### Task goal:
The line containing "1-1, пока диспетчер" marks the end; write out exactly every line from the start of the data up to and including it, without the pictures.

### Working data:
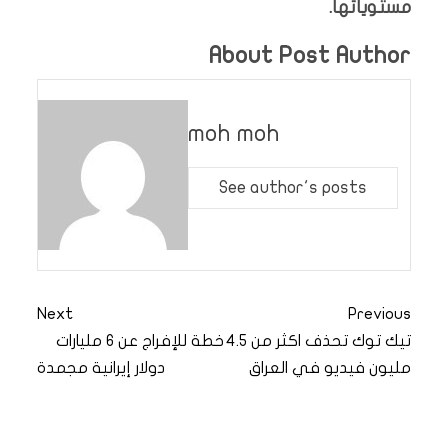
مستوياتها.
About Post Author
moh moh
See author's posts
Next
Previous
تيك توك تحذف اكثر من 4.5
خطة للإفراج عن 6 مليارات
مليون فيديو في العراق
دولار إيرانية مجمدة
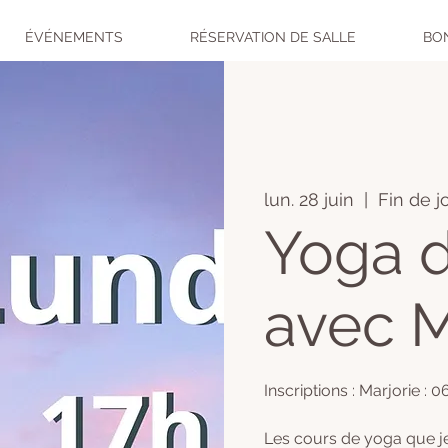
ÉVÉNEMENTS
RÉSERVATION DE SALLE
BO
lun. 28 juin
  |  
Fin de j
Yoga d
avec M
Inscriptions : Marjorie : 
Les cours de yoga que j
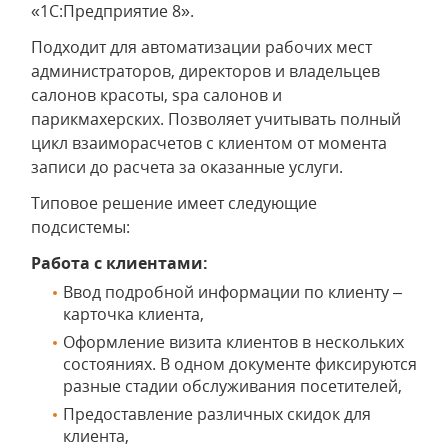
«1С:Предприятие 8».
Подходит для автоматизации рабочих мест
администраторов, директоров и владельцев
салонов красоты, spa салонов и
парикмахерских. Позволяет учитывать полный
цикл взаиморасчетов с клиентом от момента
записи до расчета за оказанные услуги.
Типовое решение имеет следующие
подсистемы:
Работа с клиентами:
Ввод подробной информации по клиенту –
карточка клиента,
Оформление визита клиентов в нескольких
состояниях. В одном документе фиксируются
разные стадии обслуживания посетителей,
Предоставление различных скидок для
клиента,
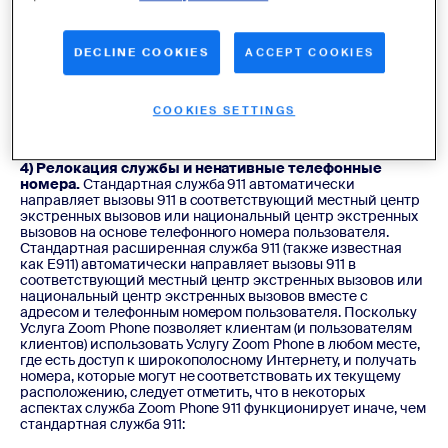
1-1, пока диспетчер экстренной службы не попросит вас
сделать это. Если вы отключились случайно, немедленно
перезвоните.
DECLINE COOKIES
ACCEPT COOKIES
(3) Конфигурация сети.
Если конфигурация сети вашей
компании не позволяет установить соединение для
подключения услуги Zoom Phone, ваша компания не будет
COOKIES SETTINGS
иметь доступа к услуге Zoom Phone и, следовательно,
не будет иметь доступа к службе 911.
4) Релокация службы и ненативные телефонные
номера.
Стандартная служба 911 автоматически
направляет вызовы 911 в соответствующий местный центр
экстренных вызовов или национальный центр экстренных
вызовов на основе телефонного номера пользователя.
Стандартная расширенная служба 911 (также известная
как E911) автоматически направляет вызовы 911 в
соответствующий местный центр экстренных вызовов или
национальный центр экстренных вызовов вместе с
адресом и телефонным номером пользователя. Поскольку
Услуга Zoom Phone позволяет клиентам (и пользователям
клиентов) использовать Услугу Zoom Phone в любом месте,
где есть доступ к широкополосному Интернету, и получать
номера, которые могут не соответствовать их текущему
расположению, следует отметить, что в некоторых
аспектах служба Zoom Phone 911 функционирует иначе, чем
стандартная служба 911:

### Task output:
مستوياتها.
About Post Author
moh moh
See author's posts
Next
Previous
تيك توك تحذف اكثر من 4.5
خطة للإفراج عن 6 مليارات
مليون فيديو في العراق
دولار إيرانية مجمدة
ÉVÉNEMENTS
RÉSERVATION DE SALLE
BO
lun. 28 juin
  |  
Fin de j
Yoga d
avec M
Inscriptions : Marjorie : 
Les cours de yoga que j
«1С:Предприятие 8».
Подходит для автоматизации рабочих мест
администраторов, директоров и владельцев
салонов красоты, spa салонов и
парикмахерских. Позволяет учитывать полный
цикл взаиморасчетов с клиентом от момента
записи до расчета за оказанные услуги.
Типовое решение имеет следующие
подсистемы:
Работа с клиентами:
Ввод подробной информации по клиенту –
карточка клиента,
Оформление визита клиентов в нескольких
состояниях. В одном документе фиксируются
разные стадии обслуживания посетителей,
Предоставление различных скидок для
клиента,
1-1, пока диспетчер экстренной службы не попросит вас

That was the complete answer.